Collected data
-- -- --

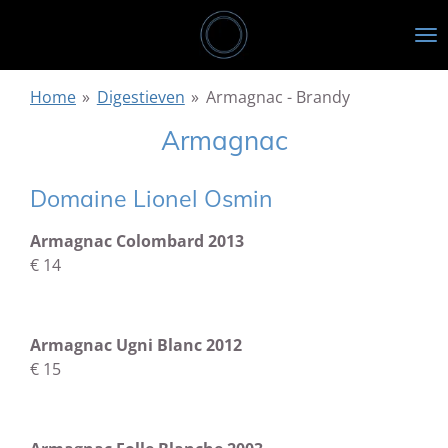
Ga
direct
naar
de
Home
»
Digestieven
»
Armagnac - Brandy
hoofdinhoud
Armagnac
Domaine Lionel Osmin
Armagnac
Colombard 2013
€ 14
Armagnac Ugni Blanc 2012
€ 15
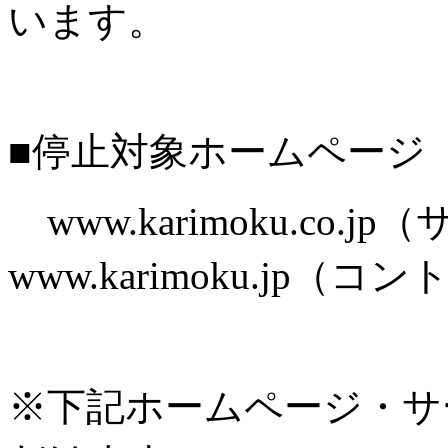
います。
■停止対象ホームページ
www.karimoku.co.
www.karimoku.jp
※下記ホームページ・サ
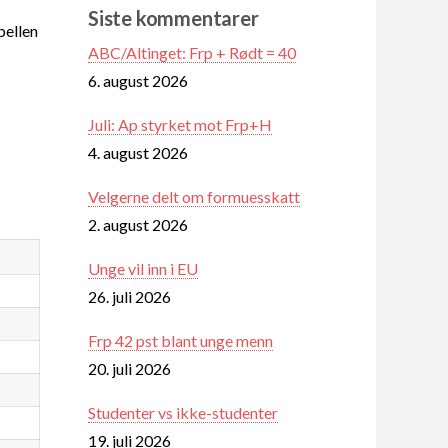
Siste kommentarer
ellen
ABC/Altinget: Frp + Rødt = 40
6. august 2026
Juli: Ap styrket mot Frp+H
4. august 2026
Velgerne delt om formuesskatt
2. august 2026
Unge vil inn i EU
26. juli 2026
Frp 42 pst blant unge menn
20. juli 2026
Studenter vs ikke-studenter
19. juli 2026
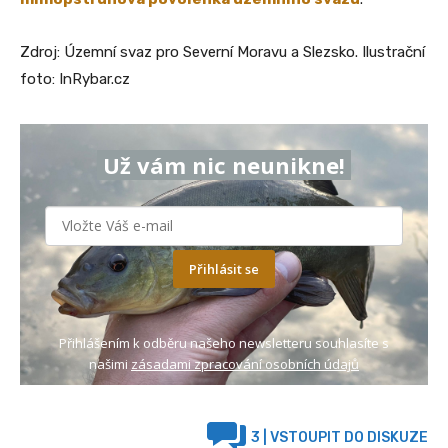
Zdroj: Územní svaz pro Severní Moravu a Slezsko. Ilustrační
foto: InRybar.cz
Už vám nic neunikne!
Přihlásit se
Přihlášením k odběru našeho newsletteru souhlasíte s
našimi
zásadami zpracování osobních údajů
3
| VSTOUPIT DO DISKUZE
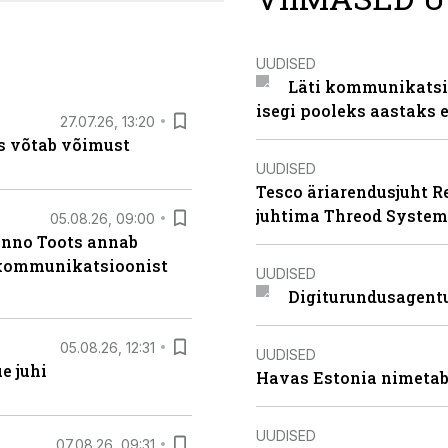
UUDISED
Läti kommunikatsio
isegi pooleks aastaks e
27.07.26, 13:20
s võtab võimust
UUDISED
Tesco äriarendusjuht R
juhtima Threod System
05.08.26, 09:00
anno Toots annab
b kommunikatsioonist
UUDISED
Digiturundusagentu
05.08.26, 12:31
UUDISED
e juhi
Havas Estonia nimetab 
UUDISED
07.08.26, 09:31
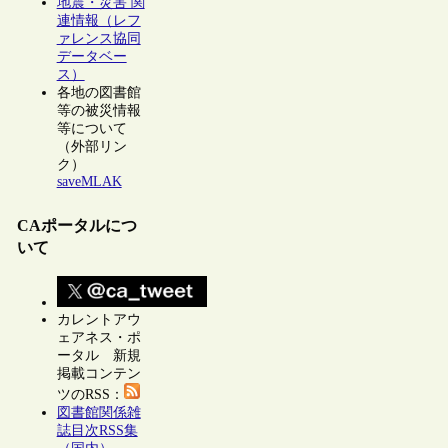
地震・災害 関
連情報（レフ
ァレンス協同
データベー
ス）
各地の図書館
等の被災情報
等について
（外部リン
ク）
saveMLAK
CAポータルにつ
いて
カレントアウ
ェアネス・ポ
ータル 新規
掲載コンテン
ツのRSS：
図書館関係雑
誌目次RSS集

-- -- --

EXERCISE AIM
In the entries above, find the line containing "hoofdinhoud" and the line containing "Studenter vs ikke-studenter", then copy both and every line between them exactly, without any picture.

TASK RESPONSE
hoofdinhoud
Armagnac
Domaine Lionel Osmin
Armagnac
Colombard 2013
€ 14
Armagnac Ugni Blanc 2012
€ 15
います。
■停止対象ホームページ
www.karimoku.co.
www.karimoku.jp
※下記ホームページ・サ
Siste kommentarer
ellen
ABC/Altinget: Frp + Rødt = 40
6. august 2026
Juli: Ap styrket mot Frp+H
4. august 2026
Velgerne delt om formuesskatt
2. august 2026
Unge vil inn i EU
26. juli 2026
Frp 42 pst blant unge menn
20. juli 2026
Studenter vs ikke-studenter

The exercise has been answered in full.